How could we imagine in the 1990s that books would disappear, replaced by that plastic device he described in The Hitchhikers’ Guide to the Galaxy. A green screen with white writing linked up to 3 skyscrapers full of information personifying something called the ‘Internet’!
It was quite a coup because I had asked Douglas to lead in a debate, The demise of the book is imminent, at Sussex University. In his mews office in Kensington I discussed the topic with him putting forward the arguments I had rehearsed about the death of the book. The trouble is, he said, my publishers are not allowing me to write at all for anyone because my book is so overdue. But I would like to do the debate and I like your arguments. Can I use yours?
OK I said, knowing how popular he would be, even back then. You take my speech and I’ll write another one – it was a deal! He put my speech in his hip pocket of his jeans.
A month before the conference Douglas Adams minders rang to say that they had kidnapped him in a French chateau with a moat in order to get the book written. But they would let him give the speech through a TV link from his mews office on the day.
So there I was on the Sussex University stage in front of an audience of 400. The two women publishers were in place who were debating the motion in praise of books. My chair was ready and, in the place where Douglas’s enormous bulk should have been, there was a screen focusing on an empty chair in Douglas’s empty mews office. Clearly there was someone behind the camera – but no Douglas in front of it.
I began to panic. Douglas had a reputation for being very late – or even not turning up at all!
The hall fell silent. We all watched the screen – five minutes passed. Then there was a judder as the camera operator trained the camera on the front door – which we could just see down the narrow mews staircase that led straight into the office; the door was flung open. Douglas was silhouetted against
the sunlight. He then blocked out the sunlight as he ran up the stairs and flung himself into the chair – so energetically that three buttons popped off his shirt!
“OK Douglas, very glad to see you”, I said hardly disguising my relief, “ we are ready to start. Please propose the motion, chair!”
Douglas pulled my notes, very crumpled, out of his jean’s pocket, where he had put them three months before, and glanced over them before he began.
Of course, the speech was masterly but nothing to do with all the careful arguments I had so generously plied him with. My speech was overshadowed, of course, by his brilliance.
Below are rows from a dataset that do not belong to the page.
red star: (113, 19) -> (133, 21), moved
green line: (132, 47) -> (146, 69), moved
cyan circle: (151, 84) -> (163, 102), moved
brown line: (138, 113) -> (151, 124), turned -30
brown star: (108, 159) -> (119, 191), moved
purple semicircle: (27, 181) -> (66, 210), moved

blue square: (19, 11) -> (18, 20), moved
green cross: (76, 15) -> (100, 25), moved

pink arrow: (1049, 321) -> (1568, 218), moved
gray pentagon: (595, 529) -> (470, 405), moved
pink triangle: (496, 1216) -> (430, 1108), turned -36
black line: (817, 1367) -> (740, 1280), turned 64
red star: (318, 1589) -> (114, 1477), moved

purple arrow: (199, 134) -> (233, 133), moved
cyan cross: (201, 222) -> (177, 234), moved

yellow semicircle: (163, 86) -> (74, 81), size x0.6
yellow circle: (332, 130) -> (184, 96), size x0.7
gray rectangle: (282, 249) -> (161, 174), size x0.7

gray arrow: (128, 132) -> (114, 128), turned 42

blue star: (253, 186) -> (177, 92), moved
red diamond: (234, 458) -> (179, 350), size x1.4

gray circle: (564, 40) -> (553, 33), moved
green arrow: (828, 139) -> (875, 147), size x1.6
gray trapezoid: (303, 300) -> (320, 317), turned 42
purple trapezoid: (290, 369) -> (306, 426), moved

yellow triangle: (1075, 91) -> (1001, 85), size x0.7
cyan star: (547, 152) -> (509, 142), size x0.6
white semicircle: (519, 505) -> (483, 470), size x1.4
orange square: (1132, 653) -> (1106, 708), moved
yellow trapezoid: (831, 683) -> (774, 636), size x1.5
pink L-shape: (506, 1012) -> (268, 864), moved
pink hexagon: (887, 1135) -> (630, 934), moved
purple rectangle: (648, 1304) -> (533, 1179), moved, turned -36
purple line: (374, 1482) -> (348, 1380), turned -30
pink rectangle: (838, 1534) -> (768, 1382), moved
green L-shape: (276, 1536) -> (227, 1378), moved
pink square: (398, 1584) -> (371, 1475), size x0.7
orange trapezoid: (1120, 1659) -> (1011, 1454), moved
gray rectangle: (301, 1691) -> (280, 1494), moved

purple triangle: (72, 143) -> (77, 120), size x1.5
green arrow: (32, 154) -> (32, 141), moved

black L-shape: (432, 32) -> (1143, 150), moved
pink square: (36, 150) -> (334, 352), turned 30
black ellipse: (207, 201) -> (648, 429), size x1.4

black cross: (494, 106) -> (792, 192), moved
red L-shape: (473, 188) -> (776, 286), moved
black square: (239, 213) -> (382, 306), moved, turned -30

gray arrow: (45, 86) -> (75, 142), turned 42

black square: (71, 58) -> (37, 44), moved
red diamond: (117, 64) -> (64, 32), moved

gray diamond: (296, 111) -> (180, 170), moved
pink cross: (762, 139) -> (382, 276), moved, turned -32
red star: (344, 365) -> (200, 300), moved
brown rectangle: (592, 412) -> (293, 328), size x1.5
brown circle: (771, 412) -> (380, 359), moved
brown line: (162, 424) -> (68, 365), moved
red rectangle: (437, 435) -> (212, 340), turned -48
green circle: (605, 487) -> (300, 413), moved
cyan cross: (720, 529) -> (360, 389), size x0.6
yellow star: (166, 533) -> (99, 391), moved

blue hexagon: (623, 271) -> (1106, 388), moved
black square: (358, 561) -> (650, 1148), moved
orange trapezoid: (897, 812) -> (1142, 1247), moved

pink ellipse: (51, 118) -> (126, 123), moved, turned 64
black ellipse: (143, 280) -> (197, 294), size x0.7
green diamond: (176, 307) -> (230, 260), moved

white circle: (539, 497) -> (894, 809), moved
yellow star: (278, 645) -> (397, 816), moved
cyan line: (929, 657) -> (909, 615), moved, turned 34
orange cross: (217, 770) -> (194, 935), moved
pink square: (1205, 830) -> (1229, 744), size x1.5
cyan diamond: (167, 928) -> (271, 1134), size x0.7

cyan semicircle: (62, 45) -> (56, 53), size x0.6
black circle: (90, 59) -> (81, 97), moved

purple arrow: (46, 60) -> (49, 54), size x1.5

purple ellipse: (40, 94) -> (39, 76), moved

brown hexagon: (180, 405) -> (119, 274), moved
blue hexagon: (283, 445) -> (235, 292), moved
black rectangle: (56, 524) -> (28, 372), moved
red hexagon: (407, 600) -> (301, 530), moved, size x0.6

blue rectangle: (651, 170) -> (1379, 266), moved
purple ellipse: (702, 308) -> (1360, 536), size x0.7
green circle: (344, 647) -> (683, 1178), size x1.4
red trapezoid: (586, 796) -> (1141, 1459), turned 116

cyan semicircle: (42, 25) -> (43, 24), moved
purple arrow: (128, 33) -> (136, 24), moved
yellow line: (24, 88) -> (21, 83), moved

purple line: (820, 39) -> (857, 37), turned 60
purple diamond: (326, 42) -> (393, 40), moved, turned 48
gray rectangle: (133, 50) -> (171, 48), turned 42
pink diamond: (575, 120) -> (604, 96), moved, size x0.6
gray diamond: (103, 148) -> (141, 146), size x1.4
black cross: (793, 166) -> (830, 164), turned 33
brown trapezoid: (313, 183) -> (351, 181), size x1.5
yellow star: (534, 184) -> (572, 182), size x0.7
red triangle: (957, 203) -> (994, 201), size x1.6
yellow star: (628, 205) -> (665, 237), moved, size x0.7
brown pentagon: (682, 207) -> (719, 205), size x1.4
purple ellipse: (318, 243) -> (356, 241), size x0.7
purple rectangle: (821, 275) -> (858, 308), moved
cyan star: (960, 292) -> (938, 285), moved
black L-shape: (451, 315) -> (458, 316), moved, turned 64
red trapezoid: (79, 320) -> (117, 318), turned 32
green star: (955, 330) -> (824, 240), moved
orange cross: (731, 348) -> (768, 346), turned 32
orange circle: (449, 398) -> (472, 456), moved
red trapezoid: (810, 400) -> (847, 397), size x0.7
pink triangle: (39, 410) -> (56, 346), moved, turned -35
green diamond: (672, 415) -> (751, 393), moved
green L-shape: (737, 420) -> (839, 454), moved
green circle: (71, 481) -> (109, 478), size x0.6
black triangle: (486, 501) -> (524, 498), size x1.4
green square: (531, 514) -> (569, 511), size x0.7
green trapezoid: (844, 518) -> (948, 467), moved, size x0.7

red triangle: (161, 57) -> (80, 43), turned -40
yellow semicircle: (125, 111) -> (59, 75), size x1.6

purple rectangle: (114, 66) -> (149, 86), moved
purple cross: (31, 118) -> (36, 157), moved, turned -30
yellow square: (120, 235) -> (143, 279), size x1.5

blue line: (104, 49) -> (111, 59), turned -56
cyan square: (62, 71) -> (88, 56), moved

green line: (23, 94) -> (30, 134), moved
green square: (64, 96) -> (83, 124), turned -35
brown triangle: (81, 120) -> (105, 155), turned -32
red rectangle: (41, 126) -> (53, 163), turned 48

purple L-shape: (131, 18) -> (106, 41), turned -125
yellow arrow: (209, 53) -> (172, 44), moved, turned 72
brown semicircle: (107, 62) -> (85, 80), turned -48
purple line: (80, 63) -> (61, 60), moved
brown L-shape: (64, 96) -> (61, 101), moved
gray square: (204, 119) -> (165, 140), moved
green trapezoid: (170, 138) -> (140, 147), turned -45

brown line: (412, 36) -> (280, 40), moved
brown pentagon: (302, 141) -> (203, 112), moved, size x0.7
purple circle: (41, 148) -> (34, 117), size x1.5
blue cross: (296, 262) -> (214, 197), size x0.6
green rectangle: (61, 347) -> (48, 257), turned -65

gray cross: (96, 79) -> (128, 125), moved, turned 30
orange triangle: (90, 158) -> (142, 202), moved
The lady publishers went jointly for our jugulars – remember this was still the 1990s – thirty years ago. The women were lyrical about the weight of a book in your hand – the smell of an old book redolent of an earlier age. They talked of curling up in front of a fire with an exciting volume of fiction– and reading bedtime stories to wide-eyed attentive children.
Douglas and I lost the debate by a significant margin.
“Thank goodness for that!” he boomed, “I’m just about to publish another book.” And the tv screen went blank.
What a loss Douglas was when he died so young!